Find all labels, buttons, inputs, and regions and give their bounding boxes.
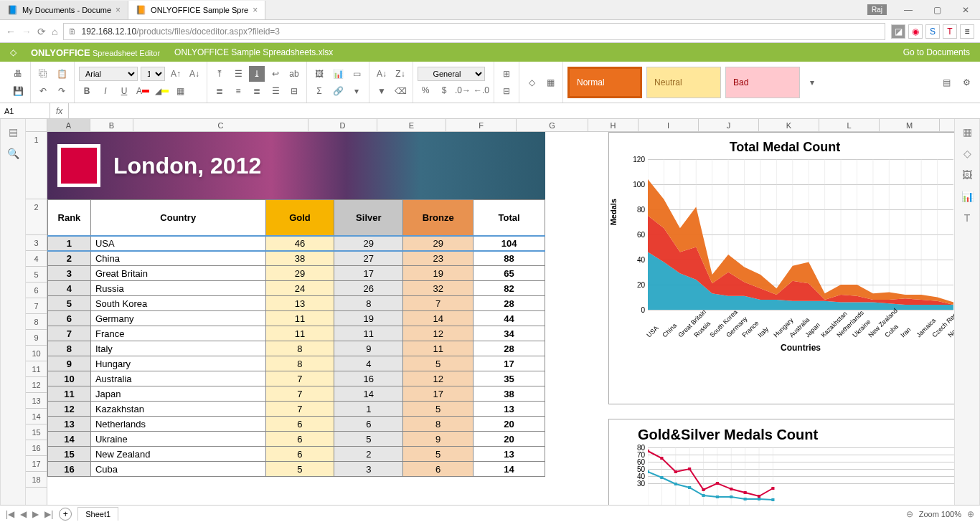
clear-filter-icon[interactable]: ⌫ (392, 83, 408, 99)
name-box[interactable]: A1 (0, 103, 50, 118)
row-header[interactable]: 6 (26, 283, 47, 298)
styles-more-icon[interactable]: ▾ (804, 75, 820, 90)
table-row[interactable]: 7France11111234 (48, 326, 545, 341)
row-header[interactable]: 4 (26, 251, 47, 267)
bold-button[interactable]: B (79, 83, 95, 99)
ext-icon-1[interactable]: ◪ (891, 24, 905, 39)
row-header[interactable]: 15 (26, 424, 47, 440)
zoom-label[interactable]: Zoom 100% (919, 510, 961, 518)
borders-button[interactable]: ▦ (172, 83, 188, 99)
col-header[interactable]: J (699, 119, 759, 131)
delete-cell-icon[interactable]: ⊟ (499, 83, 514, 99)
col-header[interactable]: H (588, 119, 639, 131)
currency-icon[interactable]: $ (436, 82, 452, 98)
insert-cell-icon[interactable]: ⊞ (499, 66, 514, 82)
row-header[interactable]: 2 (26, 199, 47, 235)
table-row[interactable]: 1USA462929104 (48, 236, 545, 251)
table-row[interactable]: 12Kazakhstan71513 (48, 402, 545, 417)
table-row[interactable]: 10Australia7161235 (48, 371, 545, 386)
percent-icon[interactable]: % (418, 82, 433, 98)
align-right-icon[interactable]: ≣ (249, 83, 265, 99)
number-format-select[interactable]: General (418, 67, 485, 81)
row-header[interactable]: 13 (26, 393, 47, 409)
table-row[interactable]: 3Great Britain29171965 (48, 266, 545, 281)
table-row[interactable]: 9Hungary84517 (48, 356, 545, 371)
table-row[interactable]: 15New Zealand62513 (48, 447, 545, 462)
table-row[interactable]: 5South Korea138728 (48, 296, 545, 311)
shape-settings-icon[interactable]: ◇ (963, 148, 971, 159)
col-header[interactable]: F (446, 119, 517, 131)
cell-style-normal[interactable]: Normal (567, 67, 642, 98)
undo-icon[interactable]: ↶ (35, 83, 51, 99)
address-input[interactable]: 🗎 192.168.12.10/products/files/doceditor… (63, 23, 885, 40)
copy-icon[interactable]: ⿻ (35, 66, 51, 82)
dec-dec-icon[interactable]: ←.0 (473, 82, 489, 98)
dec-inc-icon[interactable]: .0→ (455, 82, 471, 98)
cell-style-bad[interactable]: Bad (725, 67, 800, 98)
file-icon[interactable]: ▤ (9, 126, 18, 138)
row-header[interactable]: 14 (26, 409, 47, 424)
settings-icon[interactable]: ⚙ (958, 75, 974, 90)
user-badge[interactable]: Raj (867, 4, 887, 15)
col-header[interactable]: M (880, 119, 940, 131)
table-row[interactable]: 11Japan7141738 (48, 386, 545, 402)
shape-icon[interactable]: ▭ (349, 66, 364, 82)
row-header[interactable]: 3 (26, 235, 47, 251)
row-header[interactable]: 11 (26, 361, 47, 377)
row-header[interactable]: 12 (26, 377, 47, 393)
cell-settings-icon[interactable]: ▦ (963, 126, 972, 138)
search-icon[interactable]: 🔍 (7, 148, 19, 159)
home-button[interactable]: ⌂ (52, 26, 57, 37)
col-header[interactable]: B (90, 119, 133, 131)
image-icon[interactable]: 🖼 (311, 66, 327, 82)
forward-button[interactable]: → (22, 26, 32, 37)
filter-icon[interactable]: ▼ (374, 83, 390, 99)
dropdown-icon[interactable]: ▾ (349, 83, 364, 99)
col-header[interactable]: A (47, 119, 90, 131)
back-button[interactable]: ← (6, 26, 16, 37)
ext-icon-2[interactable]: ◉ (908, 24, 923, 39)
row-header[interactable]: 16 (26, 440, 47, 456)
table-row[interactable]: 6Germany11191444 (48, 311, 545, 326)
align-center-icon[interactable]: ≡ (230, 83, 246, 99)
paste-icon[interactable]: 📋 (54, 66, 70, 82)
ext-icon-3[interactable]: S (925, 24, 940, 39)
minimize-button[interactable]: — (894, 0, 923, 20)
menu-icon[interactable]: ≡ (960, 24, 974, 39)
table-row[interactable]: 8Italy891128 (48, 341, 545, 356)
chart-icon[interactable]: 📊 (330, 66, 346, 82)
image-settings-icon[interactable]: 🖼 (962, 169, 972, 181)
chart-gold-silver[interactable]: Gold&Silver Medals Count 304050607080 (608, 419, 954, 505)
row-header[interactable]: 9 (26, 330, 47, 346)
save-icon[interactable]: 💾 (10, 83, 26, 99)
table-row[interactable]: 2China38272388 (48, 251, 545, 266)
align-bottom-icon[interactable]: ⤓ (249, 66, 265, 82)
sheet-next-icon[interactable]: ▶ (32, 509, 39, 519)
browser-tab-0[interactable]: 📘 My Documents - Docume × (0, 1, 128, 19)
col-header[interactable]: C (133, 119, 308, 131)
align-left-icon[interactable]: ≣ (212, 83, 227, 99)
font-dec-icon[interactable]: A↓ (187, 66, 202, 82)
close-icon[interactable]: × (253, 5, 258, 15)
table-row[interactable]: 16Cuba53614 (48, 462, 545, 477)
row-header[interactable]: 18 (26, 472, 47, 488)
sheet-tab[interactable]: Sheet1 (77, 507, 118, 521)
wrap-icon[interactable]: ↩ (268, 66, 283, 82)
goto-documents-link[interactable]: Go to Documents (903, 47, 970, 57)
chart-total-medal[interactable]: Total Medal Count Medals 020406080100120… (608, 132, 954, 404)
print-icon[interactable]: 🖶 (10, 66, 26, 82)
col-header[interactable]: I (639, 119, 699, 131)
zoom-in-icon[interactable]: ⊕ (967, 509, 974, 519)
row-header[interactable]: 7 (26, 298, 47, 314)
font-color-button[interactable]: A (135, 83, 151, 99)
italic-button[interactable]: I (98, 83, 113, 99)
font-family-select[interactable]: Arial (79, 67, 138, 81)
chart-settings-icon[interactable]: 📊 (961, 191, 974, 202)
font-inc-icon[interactable]: A↑ (168, 66, 184, 82)
view-icon[interactable]: ▤ (938, 75, 954, 90)
sort-asc-icon[interactable]: A↓ (374, 66, 390, 82)
cell-style-neutral[interactable]: Neutral (646, 67, 721, 98)
col-header[interactable]: D (308, 119, 377, 131)
align-top-icon[interactable]: ⤒ (212, 66, 227, 82)
table-row[interactable]: 4Russia24263282 (48, 281, 545, 296)
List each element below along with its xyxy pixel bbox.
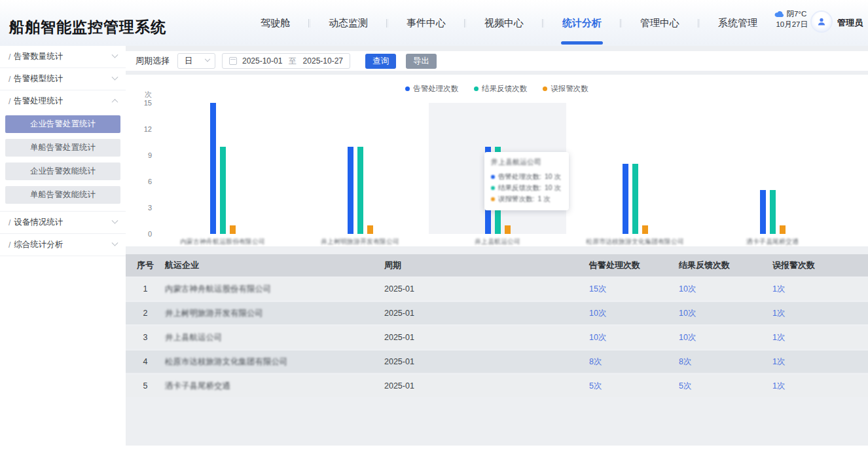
- chevron-down-icon[interactable]: [112, 218, 118, 224]
- bar-告警处理次数-group-5[interactable]: [760, 190, 766, 234]
- chevron-up-icon[interactable]: [112, 99, 118, 105]
- app-header: 船舶智能监控管理系统 驾驶舱动态监测事件中心视频中心统计分析管理中心系统管理 阴…: [0, 0, 868, 46]
- bar-告警处理次数-group-4[interactable]: [623, 164, 628, 234]
- table-header-cell-3: 周期: [384, 259, 589, 271]
- weather-widget: 阴7°C 10月27日: [774, 9, 808, 29]
- chevron-down-icon[interactable]: [112, 52, 118, 58]
- x-axis-label-4: 松原市达枝旅游文化集团有限公司: [570, 237, 700, 246]
- sidebar-group-5: /综合统计分析: [0, 234, 126, 256]
- nav-item-3[interactable]: 事件中心: [389, 0, 463, 46]
- bar-结果反馈次数-group-2[interactable]: [357, 147, 363, 234]
- sidebar-item-label: 告警模型统计: [14, 73, 113, 85]
- tooltip-series-label: 误报警次数:: [498, 193, 534, 204]
- handled-count-link[interactable]: 5次: [589, 381, 679, 392]
- sidebar-item-label: 告警处理统计: [14, 96, 113, 107]
- sidebar-group-1: /告警数量统计: [0, 46, 126, 68]
- chevron-down-icon[interactable]: [112, 240, 118, 246]
- sidebar-submenu: 企业告警处置统计单船告警处置统计企业告警效能统计单船告警效能统计: [0, 112, 126, 211]
- bar-误报警次数-group-3[interactable]: [505, 225, 511, 234]
- feedback-count-link[interactable]: 10次: [679, 284, 772, 295]
- false-alarm-count-link[interactable]: 1次: [772, 308, 868, 319]
- tooltip-series-dot: [491, 175, 495, 179]
- slash-prefix: /: [9, 75, 10, 84]
- date-range-picker[interactable]: 2025-10-01 至 2025-10-27: [222, 53, 350, 69]
- slash-prefix: /: [9, 240, 10, 250]
- table-header-cell-2: 航运企业: [165, 259, 384, 271]
- period-select[interactable]: 日: [177, 53, 215, 69]
- nav-item-7[interactable]: 系统管理: [701, 0, 774, 46]
- nav-item-2[interactable]: 动态监测: [312, 0, 385, 46]
- bar-结果反馈次数-group-4[interactable]: [632, 164, 638, 234]
- date-end-value[interactable]: 2025-10-27: [303, 56, 343, 66]
- handled-count-link[interactable]: 15次: [589, 284, 679, 295]
- slash-prefix: /: [9, 52, 10, 62]
- user-avatar[interactable]: [812, 12, 831, 31]
- y-axis-tick: 6: [135, 178, 152, 185]
- nav-divider: [464, 19, 466, 28]
- row-index-cell: 5: [126, 381, 165, 391]
- period-cell: 2025-01: [384, 357, 589, 366]
- weather-condition: 阴7°C: [786, 9, 806, 19]
- query-button[interactable]: 查询: [365, 54, 396, 69]
- sidebar-item-1[interactable]: /告警数量统计: [0, 46, 126, 67]
- user-name[interactable]: 管理员: [837, 17, 863, 29]
- bar-误报警次数-group-1[interactable]: [230, 225, 236, 234]
- company-cell: 洒卡子县尾桥交通: [165, 381, 384, 392]
- app-title: 船舶智能监控管理系统: [9, 17, 166, 37]
- nav-item-1[interactable]: 驾驶舱: [244, 0, 307, 46]
- table-row: 2井上树明旅游开发有限公司2025-0110次10次1次: [126, 302, 868, 324]
- bar-误报警次数-group-2[interactable]: [367, 225, 373, 234]
- sidebar-subitem-1[interactable]: 企业告警处置统计: [5, 115, 120, 133]
- sidebar-item-4[interactable]: /设备情况统计: [0, 212, 126, 233]
- y-axis-tick: 3: [135, 204, 152, 212]
- sidebar-subitem-4[interactable]: 单船告警效能统计: [5, 186, 120, 204]
- sidebar: /告警数量统计/告警模型统计/告警处理统计企业告警处置统计单船告警处置统计企业告…: [0, 46, 126, 458]
- sidebar-item-3[interactable]: /告警处理统计: [0, 90, 126, 112]
- bar-告警处理次数-group-1[interactable]: [210, 103, 216, 234]
- bar-误报警次数-group-5[interactable]: [780, 225, 786, 234]
- feedback-count-link[interactable]: 8次: [679, 356, 772, 368]
- handled-count-link[interactable]: 8次: [589, 356, 679, 368]
- bar-告警处理次数-group-2[interactable]: [348, 147, 353, 234]
- sidebar-item-2[interactable]: /告警模型统计: [0, 68, 126, 90]
- sidebar-subitem-2[interactable]: 单船告警处置统计: [5, 139, 120, 157]
- row-index-cell: 2: [126, 309, 165, 318]
- false-alarm-count-link[interactable]: 1次: [772, 356, 868, 368]
- tooltip-series-dot: [491, 186, 495, 190]
- nav-divider: [698, 19, 700, 28]
- slash-prefix: /: [9, 97, 10, 106]
- nav-item-6[interactable]: 管理中心: [623, 0, 696, 46]
- tooltip-series-label: 告警处理次数:: [498, 171, 541, 182]
- feedback-count-link[interactable]: 5次: [679, 381, 772, 392]
- nav-item-5[interactable]: 统计分析: [545, 0, 619, 46]
- y-axis-tick: 12: [135, 125, 152, 133]
- date-start-value[interactable]: 2025-10-01: [242, 56, 282, 66]
- bar-结果反馈次数-group-5[interactable]: [770, 190, 776, 234]
- export-button[interactable]: 导出: [406, 54, 437, 69]
- sidebar-item-5[interactable]: /综合统计分析: [0, 234, 126, 256]
- handled-count-link[interactable]: 10次: [589, 332, 679, 343]
- slash-prefix: /: [9, 218, 10, 227]
- bar-误报警次数-group-4[interactable]: [642, 225, 648, 234]
- sidebar-group-2: /告警模型统计: [0, 68, 126, 90]
- main-nav: 驾驶舱动态监测事件中心视频中心统计分析管理中心系统管理: [244, 0, 774, 46]
- table-row: 5洒卡子县尾桥交通2025-015次5次1次: [126, 375, 868, 397]
- feedback-count-link[interactable]: 10次: [679, 332, 772, 343]
- bar-结果反馈次数-group-1[interactable]: [220, 147, 226, 234]
- chevron-down-icon[interactable]: [112, 74, 118, 81]
- feedback-count-link[interactable]: 10次: [679, 308, 772, 319]
- sidebar-item-label: 告警数量统计: [14, 51, 113, 62]
- false-alarm-count-link[interactable]: 1次: [772, 332, 868, 343]
- weather-date: 10月27日: [774, 19, 808, 29]
- nav-divider: [386, 19, 388, 28]
- table-row: 1内蒙古神舟航运股份有限公司2025-0115次10次1次: [126, 278, 868, 300]
- cloud-icon: [774, 10, 784, 18]
- nav-item-4[interactable]: 视频中心: [467, 0, 541, 46]
- false-alarm-count-link[interactable]: 1次: [772, 284, 868, 295]
- table-header-row: 序号航运企业周期告警处理次数结果反馈次数误报警次数: [126, 254, 868, 277]
- sidebar-subitem-3[interactable]: 企业告警效能统计: [5, 162, 120, 180]
- period-cell: 2025-01: [384, 333, 589, 342]
- handled-count-link[interactable]: 10次: [589, 308, 679, 319]
- false-alarm-count-link[interactable]: 1次: [772, 381, 868, 392]
- sidebar-group-4: /设备情况统计: [0, 212, 126, 234]
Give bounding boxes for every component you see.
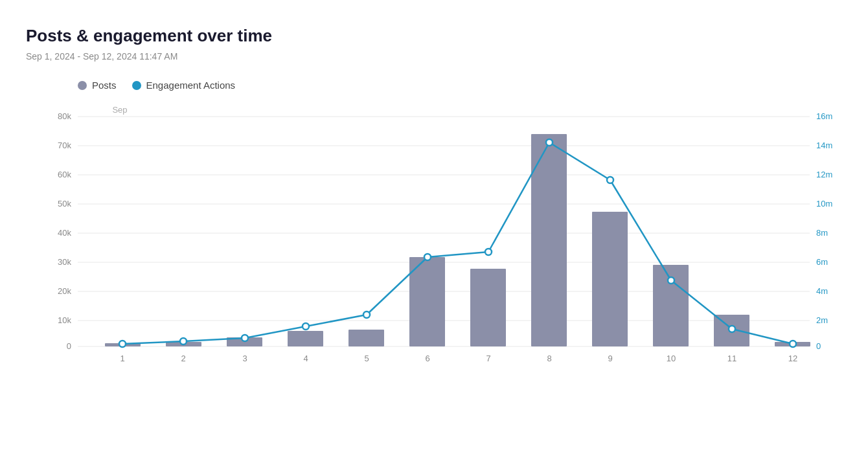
svg-point-46 bbox=[485, 249, 492, 255]
svg-text:4m: 4m bbox=[816, 286, 828, 296]
svg-text:8m: 8m bbox=[816, 228, 828, 238]
chart-title: Posts & engagement over time bbox=[26, 26, 842, 46]
svg-text:10: 10 bbox=[667, 354, 676, 363]
svg-point-45 bbox=[424, 254, 431, 260]
svg-text:50k: 50k bbox=[58, 199, 71, 209]
svg-text:80k: 80k bbox=[58, 111, 71, 121]
svg-text:40k: 40k bbox=[58, 228, 71, 238]
svg-point-42 bbox=[242, 335, 248, 341]
chart-subtitle: Sep 1, 2024 - Sep 12, 2024 11:47 AM bbox=[26, 51, 842, 62]
svg-text:11: 11 bbox=[727, 354, 737, 363]
svg-rect-33 bbox=[409, 257, 445, 346]
svg-text:Sep: Sep bbox=[112, 105, 127, 115]
svg-text:9: 9 bbox=[608, 354, 612, 363]
svg-text:8: 8 bbox=[547, 354, 551, 363]
svg-rect-36 bbox=[592, 212, 628, 346]
legend-engagement-dot bbox=[132, 81, 141, 90]
svg-point-49 bbox=[668, 277, 674, 284]
svg-text:3: 3 bbox=[242, 354, 247, 363]
svg-text:14m: 14m bbox=[816, 141, 832, 150]
svg-text:12: 12 bbox=[788, 354, 797, 363]
svg-point-47 bbox=[546, 139, 553, 146]
svg-point-51 bbox=[790, 341, 796, 347]
svg-point-50 bbox=[729, 326, 735, 332]
svg-text:5: 5 bbox=[364, 354, 369, 363]
legend-engagement: Engagement Actions bbox=[132, 80, 236, 91]
svg-text:20k: 20k bbox=[58, 286, 71, 296]
svg-point-40 bbox=[119, 341, 126, 347]
chart-legend: Posts Engagement Actions bbox=[78, 80, 842, 91]
legend-posts-dot bbox=[78, 81, 87, 90]
svg-rect-32 bbox=[348, 330, 384, 346]
svg-point-43 bbox=[303, 323, 309, 330]
svg-point-44 bbox=[363, 311, 370, 318]
svg-point-41 bbox=[180, 338, 187, 345]
svg-text:4: 4 bbox=[303, 354, 308, 363]
svg-point-48 bbox=[607, 177, 613, 183]
legend-engagement-label: Engagement Actions bbox=[146, 80, 236, 91]
legend-posts: Posts bbox=[78, 80, 117, 91]
svg-text:60k: 60k bbox=[58, 170, 71, 179]
svg-rect-31 bbox=[288, 331, 323, 346]
svg-rect-34 bbox=[470, 269, 506, 346]
svg-text:2m: 2m bbox=[816, 315, 828, 325]
legend-posts-label: Posts bbox=[92, 80, 117, 91]
svg-text:30k: 30k bbox=[58, 257, 71, 267]
svg-text:70k: 70k bbox=[58, 141, 71, 150]
svg-text:0: 0 bbox=[816, 341, 821, 351]
svg-text:16m: 16m bbox=[816, 111, 832, 121]
svg-text:2: 2 bbox=[181, 354, 185, 363]
svg-text:1: 1 bbox=[120, 354, 124, 363]
svg-text:10k: 10k bbox=[58, 315, 71, 325]
svg-text:10m: 10m bbox=[816, 199, 832, 209]
chart-area: 80k 70k 60k 50k 40k 30k 20k 10k 0 16m 14… bbox=[26, 104, 842, 376]
svg-text:7: 7 bbox=[486, 354, 490, 363]
svg-text:0: 0 bbox=[67, 341, 71, 351]
svg-text:6: 6 bbox=[425, 354, 429, 363]
svg-text:12m: 12m bbox=[816, 170, 832, 179]
svg-text:6m: 6m bbox=[816, 257, 828, 267]
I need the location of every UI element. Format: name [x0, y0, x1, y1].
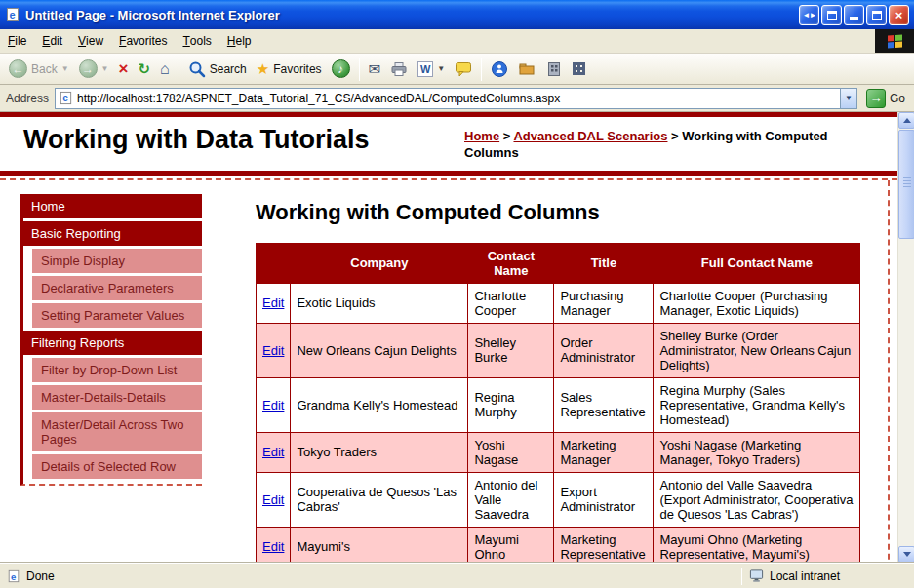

WHAT YOU HAVE TO DO: Search the material for the string "element" and return each line that has it.

SOLUTION:
List each element below along with its xyxy pixel bbox.
I need the location of every UI element. Format: name [x0, y0, x1, y1].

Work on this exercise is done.